Contrast this with carefully selected structured products, which we do use at Brigantia. Good structured products are backed by major international banks and clearly defined, regulated underlying investments. They typically involve large market indices or established individual stocks, transparently positioned as higher-risk investments where appropriate. Crucially, they also avoid the opaque, illiquid, and speculative nature common in loan notes.
Clients occasionally ask me, "How do Brigantia’s returns stack up against other wealth managers?" My response is always the same: that's the wrong question. What truly matters is how returns compare over meaningful periods - 15 or 20 years - not just one or two standout years inflated by risk-heavy bets. Anyone can temporarily boost performance by chasing higher-risk strategies, but eventually, these tend to implode, often disastrously.

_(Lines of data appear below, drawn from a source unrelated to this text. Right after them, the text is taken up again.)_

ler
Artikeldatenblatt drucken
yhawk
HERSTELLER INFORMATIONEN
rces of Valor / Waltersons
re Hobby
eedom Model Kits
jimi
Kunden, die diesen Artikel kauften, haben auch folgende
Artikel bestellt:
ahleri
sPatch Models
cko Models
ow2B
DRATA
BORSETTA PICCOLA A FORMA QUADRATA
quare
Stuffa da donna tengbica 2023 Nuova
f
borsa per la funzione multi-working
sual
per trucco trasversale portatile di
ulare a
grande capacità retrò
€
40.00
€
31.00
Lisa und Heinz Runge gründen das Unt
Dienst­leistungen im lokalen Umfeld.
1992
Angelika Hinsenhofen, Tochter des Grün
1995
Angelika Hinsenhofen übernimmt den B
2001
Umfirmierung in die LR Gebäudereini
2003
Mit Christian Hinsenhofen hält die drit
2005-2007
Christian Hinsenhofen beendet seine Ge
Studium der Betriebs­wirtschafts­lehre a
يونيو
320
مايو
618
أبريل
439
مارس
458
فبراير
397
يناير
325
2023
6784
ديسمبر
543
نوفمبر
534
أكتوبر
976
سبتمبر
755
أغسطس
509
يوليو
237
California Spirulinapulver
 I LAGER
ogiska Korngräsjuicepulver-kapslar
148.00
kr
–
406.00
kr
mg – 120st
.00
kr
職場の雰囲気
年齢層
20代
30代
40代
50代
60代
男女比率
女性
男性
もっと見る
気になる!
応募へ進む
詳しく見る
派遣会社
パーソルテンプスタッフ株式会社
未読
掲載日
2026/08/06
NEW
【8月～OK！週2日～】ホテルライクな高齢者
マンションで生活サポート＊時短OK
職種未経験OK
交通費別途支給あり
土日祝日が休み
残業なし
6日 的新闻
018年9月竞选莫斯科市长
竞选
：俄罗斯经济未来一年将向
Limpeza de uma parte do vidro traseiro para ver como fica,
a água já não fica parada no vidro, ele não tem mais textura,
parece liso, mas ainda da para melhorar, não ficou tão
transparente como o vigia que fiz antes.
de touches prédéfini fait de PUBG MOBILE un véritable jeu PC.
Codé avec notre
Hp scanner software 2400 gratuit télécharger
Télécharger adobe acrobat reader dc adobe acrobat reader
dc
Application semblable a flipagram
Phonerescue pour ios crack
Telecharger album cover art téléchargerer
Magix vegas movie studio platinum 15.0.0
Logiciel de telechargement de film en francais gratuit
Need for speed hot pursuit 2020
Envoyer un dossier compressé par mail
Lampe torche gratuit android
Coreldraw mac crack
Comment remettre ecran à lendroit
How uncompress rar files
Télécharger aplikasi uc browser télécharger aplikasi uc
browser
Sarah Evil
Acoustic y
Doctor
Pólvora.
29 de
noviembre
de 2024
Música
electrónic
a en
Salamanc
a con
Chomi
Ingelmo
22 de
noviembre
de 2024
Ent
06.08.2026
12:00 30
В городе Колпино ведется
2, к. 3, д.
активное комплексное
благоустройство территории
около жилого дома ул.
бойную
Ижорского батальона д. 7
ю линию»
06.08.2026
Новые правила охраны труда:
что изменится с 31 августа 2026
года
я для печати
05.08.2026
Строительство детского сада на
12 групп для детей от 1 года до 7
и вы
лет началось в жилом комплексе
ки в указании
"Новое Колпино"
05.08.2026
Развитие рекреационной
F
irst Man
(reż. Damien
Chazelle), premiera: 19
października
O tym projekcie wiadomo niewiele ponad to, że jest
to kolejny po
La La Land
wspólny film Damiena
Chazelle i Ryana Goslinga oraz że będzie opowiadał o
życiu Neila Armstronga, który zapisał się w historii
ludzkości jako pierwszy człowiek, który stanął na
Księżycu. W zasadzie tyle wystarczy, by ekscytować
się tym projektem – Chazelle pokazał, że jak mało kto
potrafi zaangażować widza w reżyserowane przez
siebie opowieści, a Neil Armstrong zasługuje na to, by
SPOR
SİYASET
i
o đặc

At Brigantia, we're unashamedly conservative with client funds. Boring, even. We firmly believe that genuine wealth accumulation over the long term comes from disciplined investment strategies, consistency, and compounding modest but reliable returns, not from chasing the latest investment fad or dubious, high-risk ventures.
Ultimately, our responsibility is to ensure our clients sleep soundly at night, confident their investments are both secure and sensibly managed. High-commission loan notes, with their enticing yet perilous promises, simply don't align with that mission.